Part B - authorizes pre-school special education services for children ages 3-5.

Part C - authorizes Early Intervention services for infants and toddlers (ages 0-3) with disabilities and their families.

parent - a parent, guardian or person acting as a parent of an infant or toddler such as a grandparent or stepparent with whom an infant or toddler lives. Parent also means a person who is legally responsible for the infant’s or toddler’s welfare or a surrogate parent who has been appointed in accordance with 34 CFR 303.406. The term does not include the State if an infant or toddler is a ward of the State.

physical therapy (PT) - a related service provided by a licensed physical therapist who assists children with gross motor activities such as rolling, sitting, and walking.

placement - when a child is assigned to a special education classroom or to other special education services; placement occurs after the IFSP or IEP is written.

preschool - refers to classrooms that serve three to five year old children

program specialist - a specialist who is knowledgeable about special education and available programs, and is responsible for assuring that children receive needed available services.

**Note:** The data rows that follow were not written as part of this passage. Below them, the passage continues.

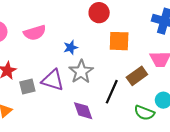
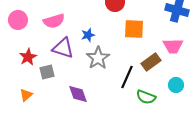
purple triangle: (53, 80) -> (63, 48), moved
purple diamond: (83, 111) -> (78, 94), moved
green semicircle: (144, 113) -> (146, 97), moved

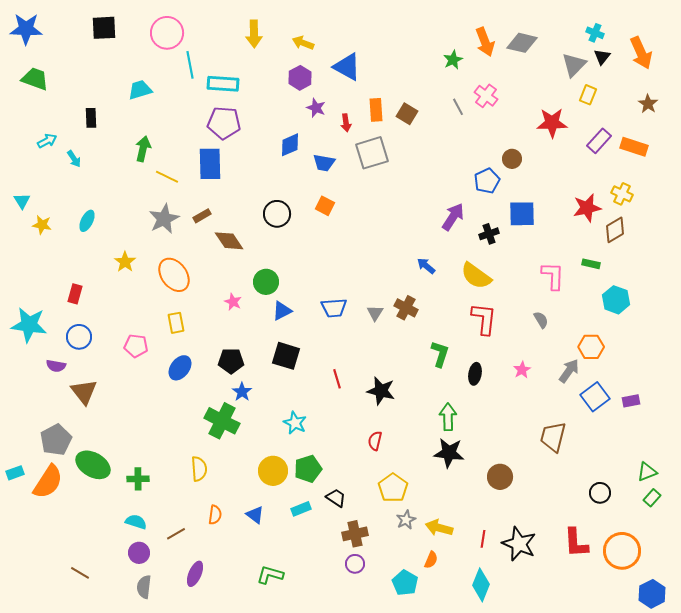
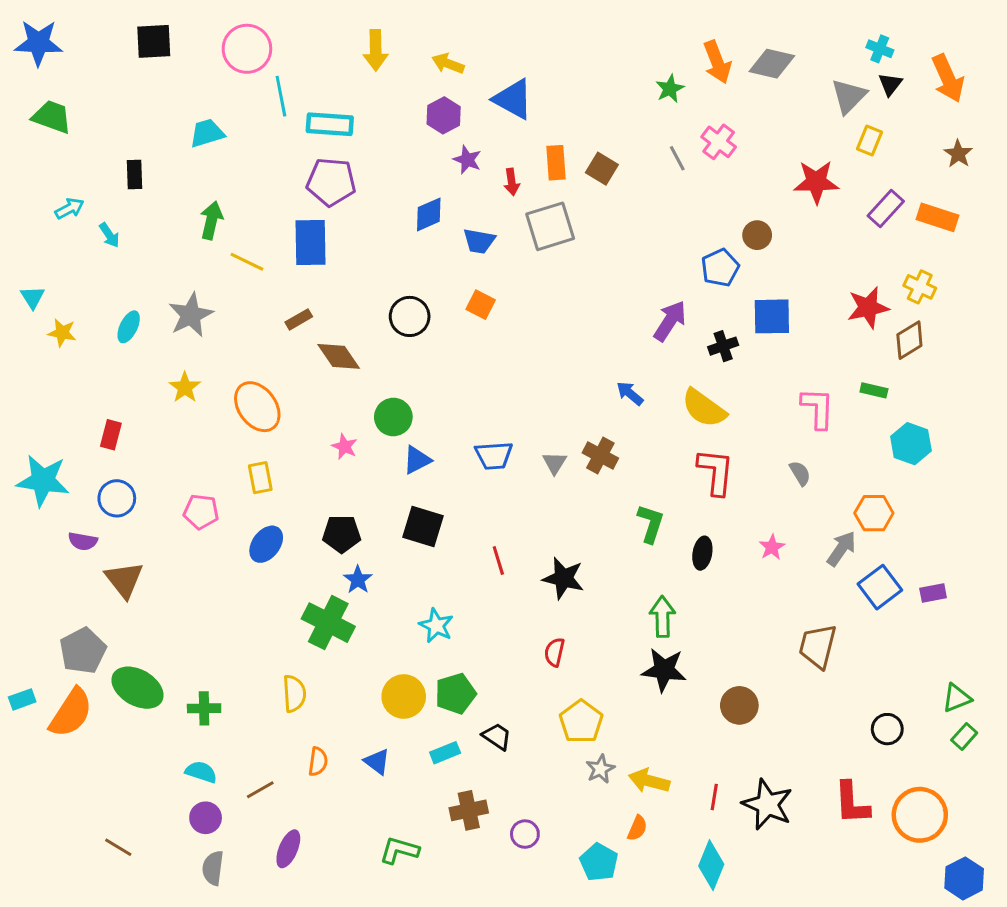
gray star: (164, 219) -> (191, 315), moved
brown cross: (355, 534) -> (469, 810), moved

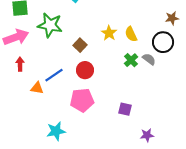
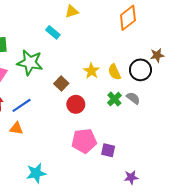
black circle: (163, 42) -> (140, 70), moved
red circle: (85, 70) -> (76, 104), moved
blue line: (54, 75) -> (22, 105), moved
pink pentagon: (82, 100) -> (84, 141), moved

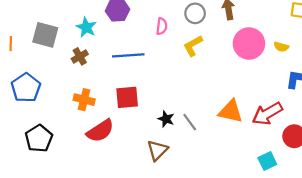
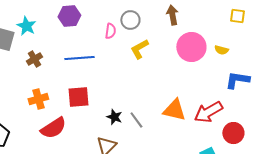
gray circle: (195, 13) -> (130, 20), moved
cyan star: (86, 27) -> (26, 26), moved
orange cross: (84, 100) -> (38, 99), turned -30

related services/designated instructions and services (DIS) - a term referring to those support services children may need in order to benefit form their educational program.

self-help skills - a term relating to those skills associated with feeding, dressing, and toileting.

serious emotional disturbance (SED) - a disability characterized by behavior problems that prevent a child from learning or from getting along with other people; the behavior must occur for a long period of time and be severe.

service coordinator - a knowledgeable person who helps a family obtain the services needed by their child most often from the regional center or public schools.

solely low incidence disability - one or a combination of low incidence disabilities which are vision impairment, severe orthopedic impairment, and hearing impairment which is the primary disability and has a significant impact on learning and development of the infant or toddler who has a solely low incidence disability shall not be eligible for services from a regional center.

special day class (SDC) - a classroom that is appropriate for children who would benefit from specialized services for over half the school day; the children receive most of their instruction from a special education teacher.

specific learning disabilities (SLD) - a disability characterized by problems using language, remembering, concentrating, following instructions, reading, calculating, or learning through listening or looking.

speech/language therapy - related services provided by a remedial language and speech therapist or speech pathologist who helps children learn to communicate.

transition - a time in a person’s life when he or she moves from one education program to another (e.g., changing from an early intervention program to preschool or from high school to work).

vision impairment - a visual condition which, even with correction, adversely affects the infant’s or toddler’s development.